**DATA TO EXAMINE:**
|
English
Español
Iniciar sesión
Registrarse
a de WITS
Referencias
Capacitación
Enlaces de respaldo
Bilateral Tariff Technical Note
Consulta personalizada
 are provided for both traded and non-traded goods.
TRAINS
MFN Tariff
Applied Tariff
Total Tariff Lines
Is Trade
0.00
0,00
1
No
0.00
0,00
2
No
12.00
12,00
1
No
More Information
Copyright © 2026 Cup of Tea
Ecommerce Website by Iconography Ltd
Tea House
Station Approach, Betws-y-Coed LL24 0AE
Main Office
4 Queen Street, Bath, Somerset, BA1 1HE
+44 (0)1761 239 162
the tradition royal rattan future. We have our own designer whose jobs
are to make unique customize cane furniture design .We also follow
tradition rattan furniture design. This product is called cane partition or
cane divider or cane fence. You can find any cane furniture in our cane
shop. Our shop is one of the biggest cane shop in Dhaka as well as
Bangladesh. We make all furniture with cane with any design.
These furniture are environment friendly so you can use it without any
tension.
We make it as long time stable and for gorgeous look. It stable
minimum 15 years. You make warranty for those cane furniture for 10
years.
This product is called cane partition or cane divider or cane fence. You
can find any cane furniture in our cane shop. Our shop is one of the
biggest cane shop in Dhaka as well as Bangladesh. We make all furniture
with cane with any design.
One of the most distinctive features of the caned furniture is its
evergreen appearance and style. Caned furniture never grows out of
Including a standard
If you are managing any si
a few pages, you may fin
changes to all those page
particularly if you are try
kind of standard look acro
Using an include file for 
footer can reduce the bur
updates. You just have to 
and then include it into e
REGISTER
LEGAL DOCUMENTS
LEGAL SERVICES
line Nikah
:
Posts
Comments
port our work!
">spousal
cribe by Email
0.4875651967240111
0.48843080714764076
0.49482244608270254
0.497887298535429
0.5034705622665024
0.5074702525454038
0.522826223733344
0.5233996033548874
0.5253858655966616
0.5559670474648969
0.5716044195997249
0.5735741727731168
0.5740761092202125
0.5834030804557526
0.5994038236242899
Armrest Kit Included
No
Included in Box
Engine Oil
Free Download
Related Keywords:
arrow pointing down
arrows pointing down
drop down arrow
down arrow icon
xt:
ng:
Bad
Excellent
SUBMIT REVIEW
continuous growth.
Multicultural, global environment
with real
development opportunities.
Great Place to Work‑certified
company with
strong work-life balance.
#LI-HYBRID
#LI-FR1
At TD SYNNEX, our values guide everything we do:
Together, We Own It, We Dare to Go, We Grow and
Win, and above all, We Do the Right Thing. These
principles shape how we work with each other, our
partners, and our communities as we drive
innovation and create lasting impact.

**YOUR GOAL:** Go through the records above, find every line with the word "rattan", and list those lines.

**RESPONSE TO THIS TASK:**
the tradition royal rattan future. We have our own designer whose jobs
tradition rattan furniture design. This product is called cane partition or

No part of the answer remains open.